Retail Store Survey (Annual)

Detailed information for 2007





Record number:


The purpose of this survey is to collect the financial and operating/production data needed to develop national and regional economic policies and programs.

Data release - March 30, 2009 (As of reference year 2008, the information concerning this survey will be included in record #2447)


The output for Retail Store is derived from the combined data of two surveys - the Annual Retail Store Survey and the Annual Retail Chain Survey (Survey ID 2447). Coverage for the Annual Retail Store Survey includes independent and franchise establishments only.

The Annual Retail Store Survey measures, on an annual basis, the operating and financial characteristics of domiciled independent and franchise establishments. A "franchise" is part of a group of stores that sell the same products and operate similarly, but each franchise is independently owned. An "independent" store generally operates less than four locations.

Data from this survey provide information on revenue, expenses and inventory. The data are used by all levels of government, government agencies, the retail industry and individuals in assessing trends within the industry, measuring performance, benchmarking and to study the evolving structure of the retail industry. The information is also a critical input into the measure of gross margins in the Canadian System of National Accounts (CSNA).

Statistical activity

The survey is administered as part of the Unified Enterprise Survey program (UES). The UES program has been designed to integrate, gradually over time, the approximately 200 separate business surveys into a single master survey program. The UES aims at collecting more industry and product detail at the provincial level than was previously possible while avoiding overlap between different survey questionnaires. The redesigned business survey questionnaires have a consistent look, structure and content. The unified approach makes reporting easier for firms operating in different industries because they can provide similar information for each branch operation. This way they avoid having to respond to questionnaires that differ for each industry in terms of format, wording and even concepts.

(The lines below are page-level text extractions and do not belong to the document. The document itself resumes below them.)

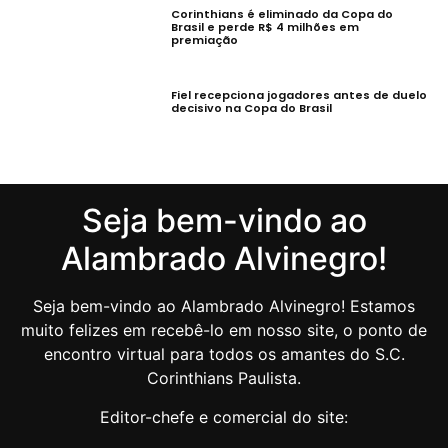
Corinthians é eliminado da Copa do
Brasil e perde R$ 4 milhões em
premiação
Fiel recepciona jogadores antes de duelo
decisivo na Copa do Brasil
Seja bem-vindo ao
Alambrado Alvinegro!
Seja bem-vindo ao Alambrado Alvinegro! Estamos
muito felizes em recebê-lo em nosso site, o ponto de
encontro virtual para todos os amantes do S.C.
Corinthians Paulista.
Editor-chefe e comercial do site:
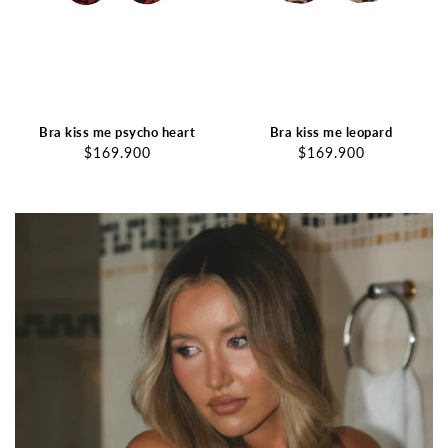
Bra kiss me psycho heart
Bra kiss me leopard
$169.900
$169.900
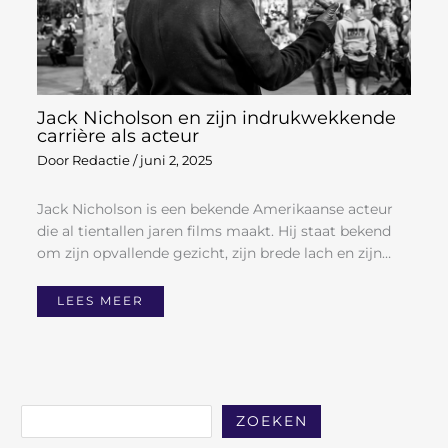
Jack Nicholson en zijn indrukwekkende
carrière als acteur
Door
Redactie
/
juni 2, 2025
Jack Nicholson is een bekende Amerikaanse acteur
die al tientallen jaren films maakt. Hij staat bekend
om zijn opvallende gezicht, zijn brede lach en zijn…
LEES MEER
ZOEKEN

Reference period: The calendar year or the 12-month fiscal period for which the final day occurs on or between April 1st of the reference year and March 31st of the following year.

Collection period: March through September


  • Retail and wholesale
  • Retail sales by type of store

Data sources and methodology

Target population

The target population consists of all independent retail establishments operating in Canada for at least one day between January and December of a calendar year. Direct sellers and operators of vending machines are excluded from the target population of this survey.

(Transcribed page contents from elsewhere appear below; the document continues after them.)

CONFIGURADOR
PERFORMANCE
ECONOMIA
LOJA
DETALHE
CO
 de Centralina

The survey population is the collection of all retail establishments from which the survey can realistically obtain information. The survey population will differ from the target population due to difficulties in identifying all the units that belong to the target population because of a possible lack of detailed information for some units, particularly small businesses with low sales levels.

The survey population is comprised of all statistical establishments coded to NAICS 441 through 453 on Statistics Canada's Business Register, as well as those small unincorporated businesses not on the Business Register, which are classified to the retail industry.

Instrument design

The questionnaire content was developed by the Content Development Group in conjunction with Subject Matter areas and then field tested with respondents via focus groups. This was to ensure that the questions, concepts and terminology were appropriate from a conceptual and respondent point of view. This included an assessment of respondents' willingness to respond; to determine whether respondents understood the questions and what to report; to investigate the compatibility of questions and response categories with respondents' record-keeping practices; to identify problems or difficulties that respondents may have in retrieving information and in completing questionnaires; to verify the translations were correct; to obtain respondents' suggestions about how to improve the questionnaires and to ensure the questionnaires were respondent-friendly.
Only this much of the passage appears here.